En effet, c’est au cours de cette rencontre statutaire, réunissant les représentants de l’ensemble des fédérations nationales et groupements sportifs membres de la famille olympique du Sénégal, que le président du Cnoss a lui-même informé les membres de sa décision. Selon le communiqué officiel de l’instance, «le président du Cnoss a informé les membres de sa décision librement exprimée de ne pas briguer un nouveau mandat à la tête de l’instance olympique nationale au terme du mandat prorogé». L’assemblée, après avoir unanimement «salué l’œuvre gigantesque du président à la tête du Cnoss», a pris acte de cette décision avec respect et solennité.
Un mandat prorogé pour assurer la continuité des Joj
Avant cette annonce fracassante, l’Assemblée générale avait, dans un premier temps, voté à l’unanimité la prorogation du mandat de Diagna Ndiaye et de l’ensemble des instances dirigeantes du Cnoss -Comité directeur et Bureau exécutif inclus- pour une durée d’un an à compter du 22 décembre 2025, soit jusqu’au 22 décembre 2026.
Cette décision, prise «par dérogation aux dispositions de l’article 11.1.2.C des statuts», s’explique par un impératif de continuité institutionnelle : le Cnoss est membre à part entière du Comité d’organisation des Jeux Olympiques de la Jeunesse Dakar 2026 (Cojoj) dont Diagna Ndiaye assure également la présidence.
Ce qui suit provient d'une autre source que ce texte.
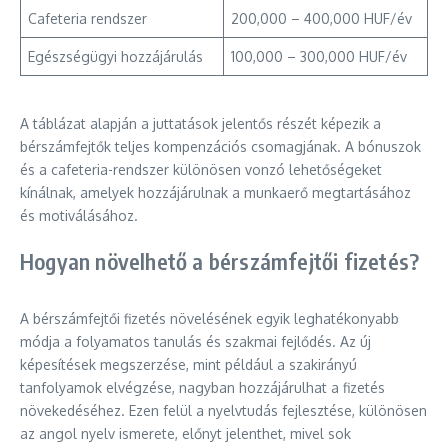
Cafeteria rendszer
200,000 – 400,000 HUF/év
Egészségügyi hozzájárulás
100,000 – 300,000 HUF/év
A táblázat alapján a juttatások jelentős részét képezik a
bérszámfejtők teljes kompenzációs csomagjának. A bónuszok
és a cafeteria-rendszer különösen vonzó lehetőségeket
kínálnak, amelyek hozzájárulnak a munkaerő megtartásához
és motiválásához.
Hogyan növelhető a bérszámfejtői fizetés?
A bérszámfejtői fizetés növelésének egyik leghatékonyabb
módja a folyamatos tanulás és szakmai fejlődés. Az új
képesítések megszerzése, mint például a szakirányú
tanfolyamok elvégzése, nagyban hozzájárulhat a fizetés
növekedéséhez. Ezen felül a nyelvtudás fejlesztése, különösen
az angol nyelv ismerete, előnyt jelenthet, mivel sok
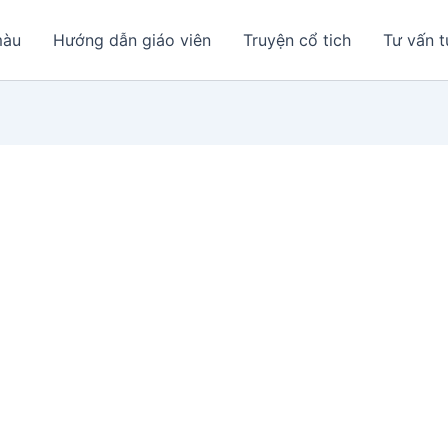
màu
Hướng dẫn giáo viên
Truyện cổ tich
Tư vấn t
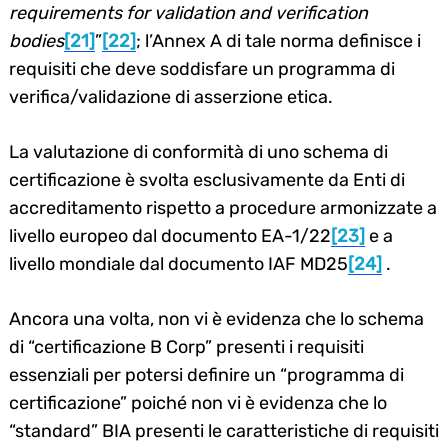
requirements for validation and verification
bodies
[21]
”
[22]
; l’Annex A di tale norma definisce i
requisiti che deve soddisfare un programma di
verifica/validazione di asserzione etica.
La valutazione di conformità di uno schema di
certificazione è svolta esclusivamente da Enti di
accreditamento rispetto a procedure armonizzate a
livello europeo dal documento EA-1/22
[23]
e a
livello mondiale dal documento IAF MD25
[24]
.
Ancora una volta, non vi è evidenza che lo schema
di “certificazione B Corp” presenti i requisiti
essenziali per potersi definire un “programma di
certificazione” poiché non vi è evidenza che lo
“standard” BIA presenti le caratteristiche di requisiti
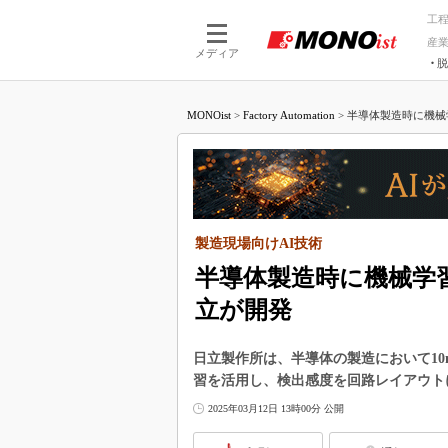
工
産
メディア
脱
つながる技術
AI×技術
MONOist
>
Factory Automation
>
半導体製造時に機械学
つながる工場
AI×設備
つながるサービ
Physical
製造現場向けAI技術
半導体製造時に機械学習
立が開発
日立製作所は、半導体の製造において1
習を活用し、検出感度を回路レイアウト
2025年03月12日 13時00分 公開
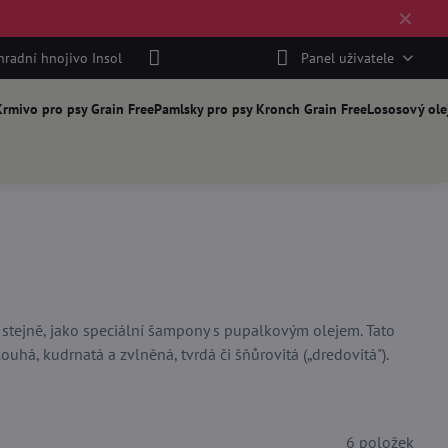
✕
hradní hnojivo Insol
Panel uživatele
rmivo pro psy Grain Free
Pamlsky pro psy Kronch Grain Free
Lososový ole
y stejně, jako speciální šampony s pupalkovým olejem. Tato
uhá, kudrnatá a zvlněná, tvrdá či šňůrovitá („dredovitá").
6
položek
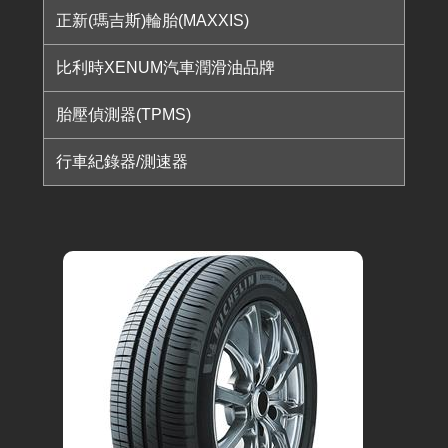
正新(瑪吉斯)輪胎(MAXXIS)
比利時XENUM汽車潤滑油品牌
胎壓偵測器(TPMS)
行車紀錄器/測速器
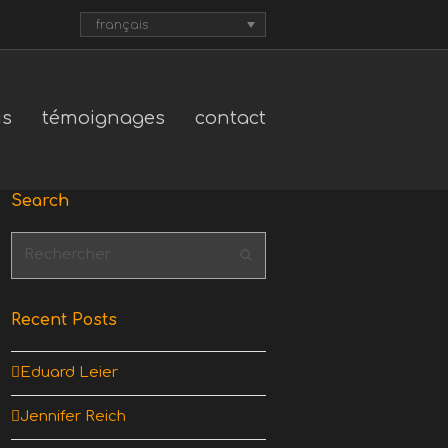
français
us
témoignages
contact
Search
Rechercher
Envoyer
Recent Posts
Eduard Leier
Jennifer Reich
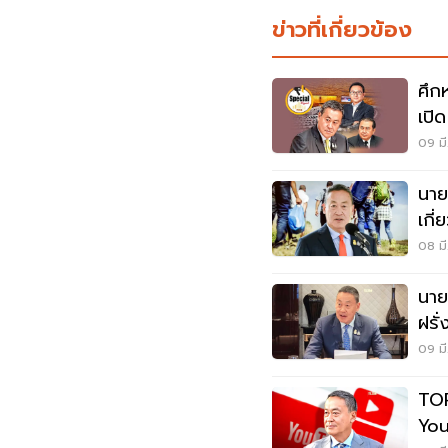
ข่าวที่เกี่ยวข้อง
ศึก
เปิ
09 มี
นาย
เกี
ในต
08 มี
นาย
ฝรั
ลงท
09 มี
TOP
You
Interrompre ce mandat à quelques mois de l’ouverture des Jeux aurait fragilisé une organisation déjà bien engagée dans ses préparatifs.
Un bilan salué à l’unanimité
L’assemblée a également approuvé à l’unanimité les rapports d’activités, financier et du commissaire aux comptes couvrant la période 2022-2025. Les délégués ont exprimé leur «grande satisfaction au président et aux membres du Bureau exécutif pour le travail accompli». Une attention particulière a été portée aux avancées liées à l’organisation des Joj Dakar 2026, premier événement olympique organisé sur le continent africain. L’assemblée a adressé ses félicitations au président du Cojoj et à son Coordonnateur général, tout en saluant «l’héritage dont bénéficiera le monde sportif national après les Jeux».
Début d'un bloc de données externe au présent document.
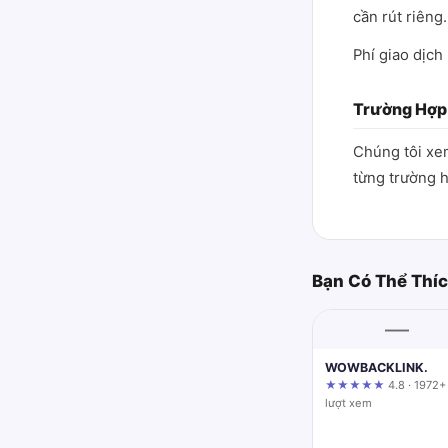
cần rút riêng.
Phí giao dịch
Trường Hợp 
Chúng tôi xem
từng trường h
Bạn Có Thể Thí
—
WOWBACKLINK.
★★★★★
4.8 · 1972+
lượt xem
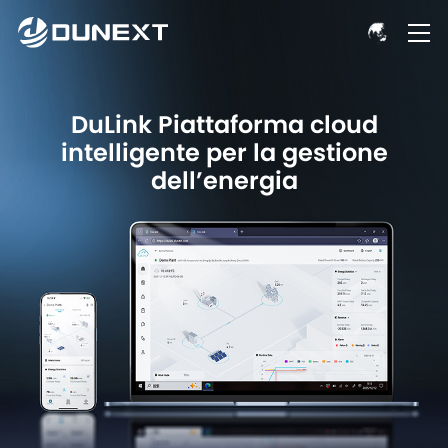
DuLink Piattaforma cloud
intelligente per la gestione
dell’energia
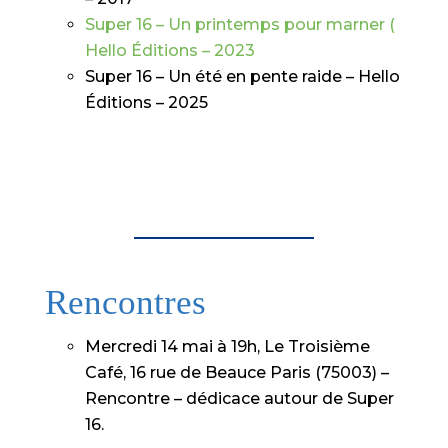
Super 16 – Un printemps pour marner (
Hello Éditions – 2023
Super 16 – Un été en pente raide – Hello
Éditions – 2025
Rencontres
Mercredi 14 mai à 19h, Le Troisième
Café, 16 rue de Beauce Paris (75003) –
Rencontre – dédicace autour de Super
16.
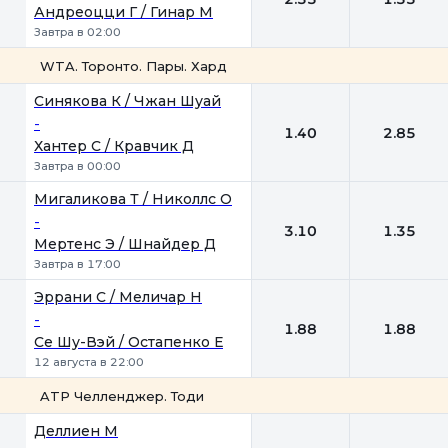
Андреоцци Г / Гинар М
Завтра в 02:00
WTA. Торонто. Пары. Хард
1
2
Синякова К / Чжан Шуай
-
1.40
2.85
Хантер С / Кравчик Д
Завтра в 00:00
Мигаликова Т / Николлс О
-
3.10
1.35
Мертенс Э / Шнайдер Д
Завтра в 17:00
Эррани С / Меличар Н
-
1.88
1.88
Се Шу-Вэй / Остапенко Е
12 августа в 22:00
ATP Челленджер. Тоди
1
2
Деллиен М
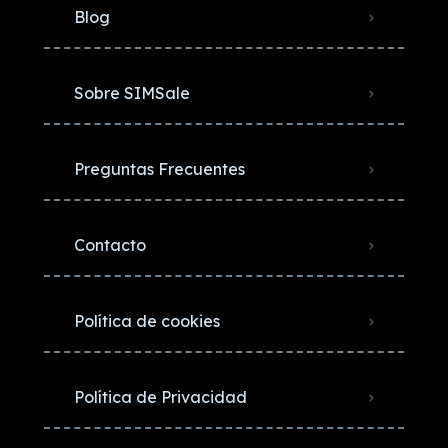
Blog
Sobre SIMSale
Preguntas Frecuentes
Contacto
Política de cookies
Política de Privacidad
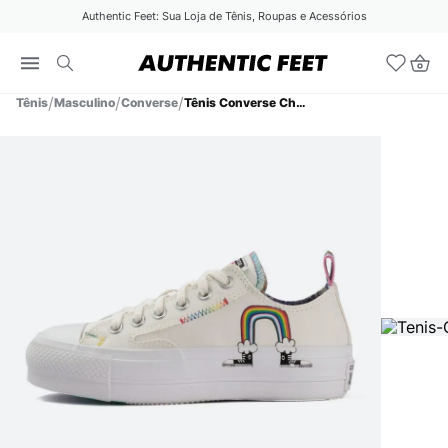
Authentic Feet: Sua Loja de Tênis, Roupas e Acessórios
Tênis
Masculino
Converse
Tênis Converse Chuck Taylor All Star Lift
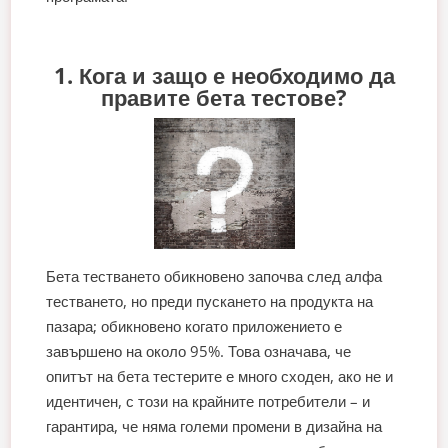
1. Кога и защо е необходимо да
правите бета тестове?
Бета тестването обикновено започва след алфа
тестването, но преди пускането на продукта на
пазара; обикновено когато приложението е
завършено на около 95%. Това означава, че
опитът на бета тестерите е много сходен, ако не и
идентичен, с този на крайните потребители – и
гарантира, че няма големи промени в дизайна на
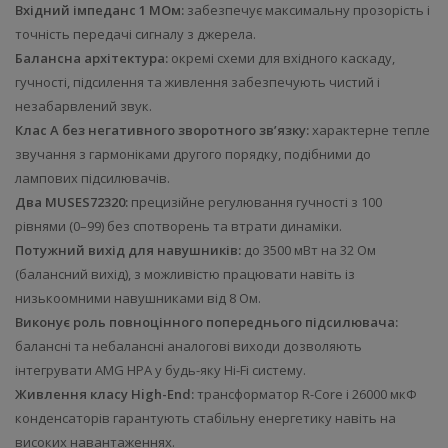
Вхідний імпеданс 1 МОм:
забезпечує максимальну прозорість і
точність передачі сигналу з джерела.
Балансна архітектура:
окремі схеми для вхідного каскаду,
гучності, підсилення та живлення забезпечують чистий і
незабарвлений звук.
Клас A без негативного зворотного зв’язку:
характерне тепле
звучання з гармоніками другого порядку, подібними до
лампових підсилювачів.
Два MUSES72320:
прецизійне регулювання гучності з 100
рівнями (0–99) без спотворень та втрати динаміки.
Потужний вихід для навушників:
до 3500 мВт на 32 Ом
(балансний вихід), з можливістю працювати навіть із
низькоомними навушниками від 8 Ом.
Виконує роль повноцінного попереднього підсилювача:
балансні та небалансні аналогові виходи дозволяють
інтегрувати AMG HPA у будь-яку Hi-Fi систему.
Живлення класу High-End:
трансформатор R-Core і 26000 мкФ
конденсаторів гарантують стабільну енергетику навіть на
високих навантаженнях.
L’Ag n’a pas été que cérémoniale. Les représentants des fédérations nationales et groupements sportifs ont, à l’unanimité, fait part de leurs vives préoccupations quant aux conditions de préparation des athlètes appelés à défendre les couleurs du Sénégal lors des Joj Dakar 2026. Ils ont dénoncé «l’absence d’un programme de préparation clair et un manque d’accompagnement approprié par la tutelle», estimant que ces lacunes compromettent toute ambition de médailles. En réponse, l’assemblée a mandaté le président Diagna Ndiaye pour «engager le dialogue avec les hautes autorités gouvernementales afin de les sensibiliser et informer sur cette situation».
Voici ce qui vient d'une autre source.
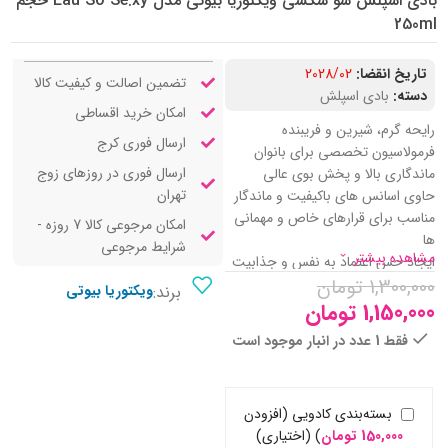
بادی اسپلش سو سکسی ویکتوریا بیوتی مدل Eau So Se.xy حجم
250ml
تاریخ انقضا:
2028/02
تضمین اصالت و کیفیت کالا
دسته:
بادی اسپلش
امکان خرید اقساطی
رایحه گرم، شیرین و فریبنده
ارسال فوری کرج
فرمولاسیون تخصصی برای بانوان
ارسال فوری در روزهای زوج
ماندگاری بالا و پخش بوی عالی
تهران
حاوی اسانس‌ های باکیفیت و ماندگار
مناسب برای قرارهای خاص و مهمانی‌
امکان مرجوعی کالا 7 روزه -
ها
شرایط مرجوعی
مشاهده بیشتر
ایجاد حس اعتماد به‌ نفس و جذابیت
1,300,000
تومان
جذب سریع بدون ایجاد چسبندگی
برند:
ویکتوریا بیوتی
روی پوست
1,150,000
تومان
طراحی زیبا و مدرن بطری
فقط 1 عدد در انبار موجود است
الهام‌ گرفته از عطر Eau So Sexy
ویکتوریا سکرت
بسته‌بندی کادویی (افزودن
150,000
تومان
)
(اختیاری)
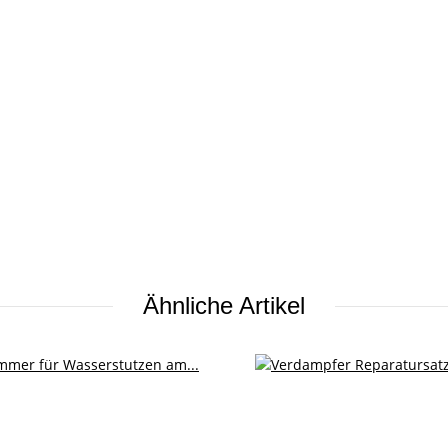
Ähnliche Artikel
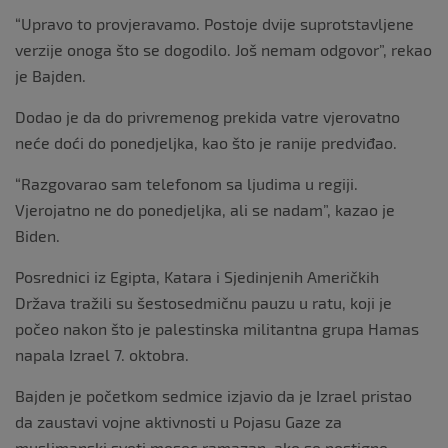
“Upravo to provjeravamo. Postoje dvije suprotstavljene
verzije onoga što se dogodilo. Još nemam odgovor”, rekao
je Bajden.
Dodao je da do privremenog prekida vatre vjerovatno
neće doći do ponedjeljka, kao što je ranije predviđao.
“Razgovarao sam telefonom sa ljudima u regiji.
Vjerojatno ne do ponedjeljka, ali se nadam”, kazao je
Biden.
Posrednici iz Egipta, Katara i Sjedinjenih Američkih
Država tražili su šestosedmičnu pauzu u ratu, koji je
počeo nakon što je palestinska militantna grupa Hamas
napala Izrael 7. oktobra.
Bajden je početkom sedmice izjavio da je Izrael pristao
da zaustavi vojne aktivnosti u Pojasu Gaze za
muslimanski sveti mesec ramazan, ako se postigne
Avec cette annonce, c’est une longue page de l’olympisme sénégalais qui se tourne. Diagna Ndiaye, figure tutélaire du sport africain et sénégalais, aura conduit le Cnoss à travers plusieurs décennies de développement du mouvement olympique national, jusqu’à décrocher l’organisation des premiers Jeux Olympiques de la Jeunesse sur le sol africain -une consécration historique qui restera son legs le plus symbolique. La succession à la tête du Cnoss s’ouvrira donc après les Joj Dakar 2026, prévus du 31 octobre au 13 novembre 2026.